Full Name Ankit Kumar Pal (Aaditya)
Email aadityaura [at] gmail [dot] com
Languages English, Hindi, Tamil(Novice)

Education

  • May 2017
    Bachelor of Technology, Computer Science Engineering
    Babu Banarasi Das University, Lucknow, India
    • Thesis; Generative Modeling of Music Sequences with LSTM-based RNN Architecture
  • April 2013
    12th - Board of High School and Intermediate Education U.P
    Anandi Devi S.V.M, Sitapur, India
    • Major; Physics, Chemistry and Mathematics

Experience

  • 2018 - present
    Senior ML Research Engineer
    Saama Technologies
    • Adverse Event Prediction; Developed RNN-LSTM with Context-Aware Attention for 98% F1 score in adverse event detection across 1M clinical records.
    • Trial Plan Optimizer (TPO); Predicted site enrollment with AutoML in Python & Scala, leveraging Categorical Embeddings and tree-based algorithms.
    • Unsupervised Medical Monitoring; Analyzed clinical trial data to identify patient outliers using unsupervised models such as Autoencoders and Clustering.

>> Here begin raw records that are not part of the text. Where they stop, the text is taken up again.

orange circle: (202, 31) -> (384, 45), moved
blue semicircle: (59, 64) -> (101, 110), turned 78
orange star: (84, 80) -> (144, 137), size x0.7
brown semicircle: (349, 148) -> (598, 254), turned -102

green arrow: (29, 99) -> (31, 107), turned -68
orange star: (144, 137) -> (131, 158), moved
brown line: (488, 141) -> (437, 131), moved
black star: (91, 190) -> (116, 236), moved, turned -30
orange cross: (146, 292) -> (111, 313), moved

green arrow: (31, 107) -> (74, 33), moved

    • DeepMap ML Framework (SDTM Automap); Achieved 95% accuracy in auto-generating CDISC SDTM mappings using GANs, Bidirectional LSTM, and multi-task learning.
    • Pharma Graph; Built a GCNN model to predict drug interactions, representing drugs as nodes and interactions as edges.

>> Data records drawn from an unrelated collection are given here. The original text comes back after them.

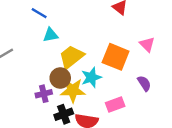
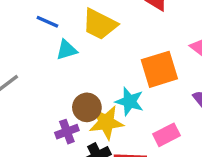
yellow trapezoid: (71, 57) -> (100, 24), moved, turned -108
orange square: (116, 57) -> (159, 69), turned -32
cyan star: (91, 77) -> (129, 102), turned -30

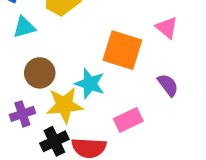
orange square: (159, 69) -> (122, 50), turned 33
brown circle: (87, 107) -> (40, 73), moved

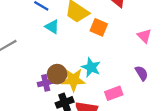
cyan triangle: (24, 27) -> (52, 27), turned 42
orange square: (122, 50) -> (99, 27), moved, size x0.7
brown circle: (40, 73) -> (57, 74), moved

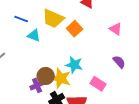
orange square: (99, 27) -> (75, 29), turned 35
yellow star: (73, 80) -> (61, 78), turned 30
pink rectangle: (114, 93) -> (98, 84), turned 63

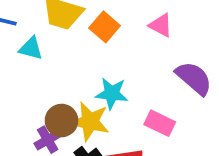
pink triangle: (116, 29) -> (161, 25), moved
purple semicircle: (119, 62) -> (194, 78), size x1.5

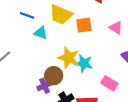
orange square: (105, 27) -> (84, 25), turned 35
yellow star: (90, 122) -> (69, 58), moved

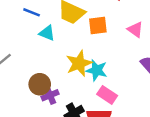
yellow star: (69, 58) -> (79, 63), turned 30
brown circle: (54, 76) -> (40, 84), moved
pink rectangle: (109, 83) -> (107, 95), moved

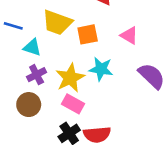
cyan star: (97, 70) -> (101, 69), moved
purple cross: (50, 95) -> (37, 75), moved
pink rectangle: (107, 95) -> (73, 104), moved

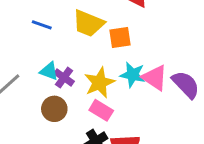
pink triangle: (129, 35) -> (155, 78), moved, size x1.4
cyan triangle: (32, 47) -> (49, 71), moved
purple cross: (37, 75) -> (64, 78), turned -30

    • Large Language Models for Healthcare Domain; Extracted clinical insights using fine-tuned LLMs, developed a Python library for structured outputs, and researched LLM hallucinations mitigation.
  • Feb 2018 - May 2018
    Deep Learning Engineer
    Prescience Decision Solutions
    • Utilized transfer learning, attention methods, and custom POS-Tag embeddings.

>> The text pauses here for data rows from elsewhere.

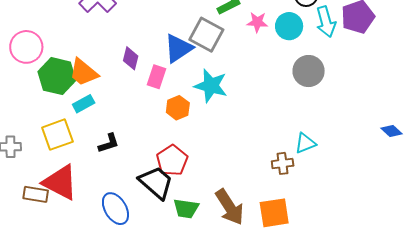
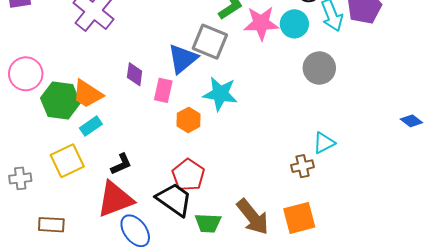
pink star: (257, 22) -> (261, 23), size x1.6
red triangle: (60, 182) -> (115, 199), moved, turned -42

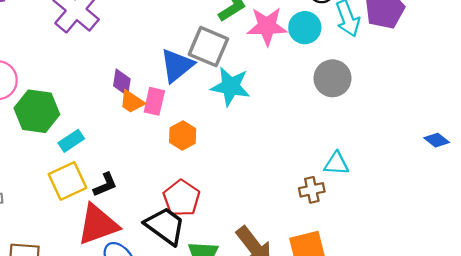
orange trapezoid: (87, 94) -> (132, 102), moved, size x0.7
cyan star: (220, 94) -> (231, 86), moved
cyan triangle: (324, 143) -> (336, 164), turned 30
yellow square: (67, 161) -> (67, 181), moved

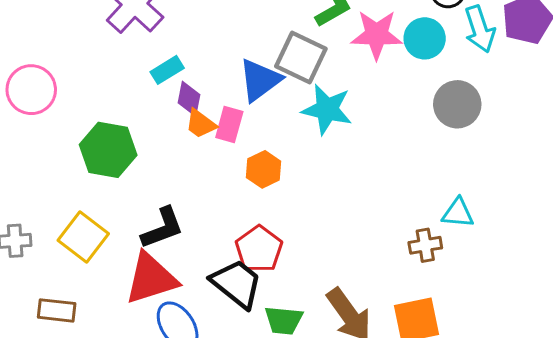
green hexagon: (37, 111) -> (108, 150), moved
cyan rectangle: (71, 141) -> (167, 70), moved
yellow square: (67, 181) -> (83, 237), moved, turned -30
black L-shape: (105, 185) -> (162, 228), size x1.4

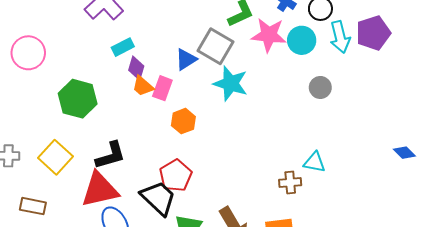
blue triangle: (260, 80) -> (186, 59), size x0.7
gray circle: (457, 104) -> (320, 87), size x0.7

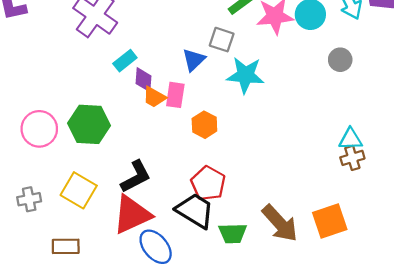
gray square: (215, 46) -> (222, 40), size x0.7
pink circle: (28, 53) -> (39, 129), moved
brown cross: (290, 183) -> (352, 158), moved

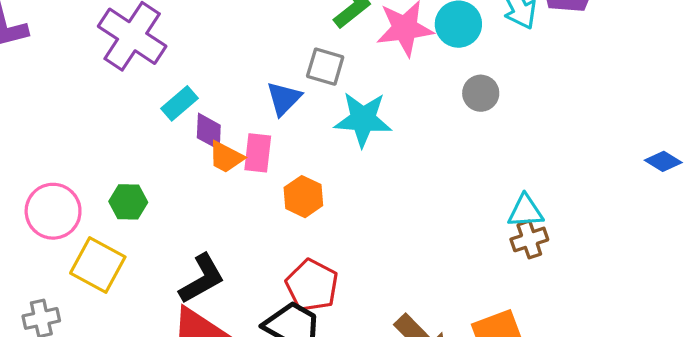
gray circle: (340, 60) -> (481, 93), moved
green hexagon: (89, 124) -> (128, 202), size x0.6
yellow square: (79, 190) -> (98, 265), moved

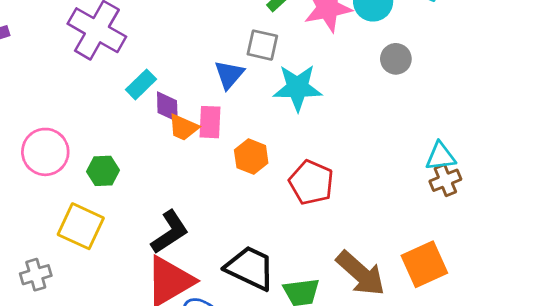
pink circle: (53, 211) -> (45, 152), moved
red pentagon: (312, 285) -> (311, 182), moved

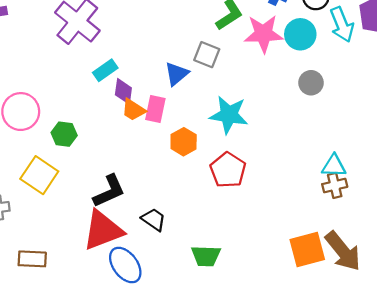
cyan star: (297, 88) -> (229, 115), moved
black trapezoid: (250, 268) -> (154, 219), moved, size x0.6
brown arrow: (361, 273) -> (343, 251), moved

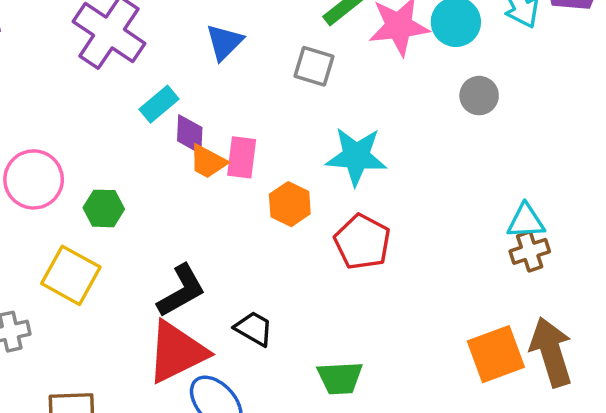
blue triangle: (177, 74) -> (224, 42), moved
brown arrow: (343, 251) -> (551, 352), turned -153

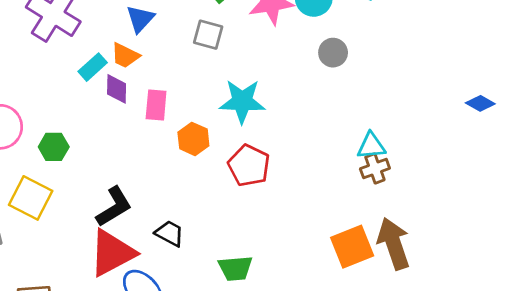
orange trapezoid: (208, 162) -> (125, 56), moved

    • Developed an unofficial Twitter API for collecting Bitcoin-related tweets; performed LSTM sentiment analysis on them.
    • Integrated sentiment analysis as a feature layer to enhance data comprehension in the primary model.
    • Deployed the solution, establishing a Chat UI interface for real-time interaction with the model.
  • Dec 2017 – Feb 2018
    Machine Learning Intern
    Fliptango Global Solutions
    • Applied TensorFlow for transfer learning to fine-tune models for distinct tasks.
    • Enhanced language comprehension by integrating Commonsense Embeddings from ConceptNet Numberbatch.
    • Constructed a named entity recognition model in TensorFlow based on the BiLSTM-CNN-CRF approach, achieving 95% accuracy for extracting key entities from user chats.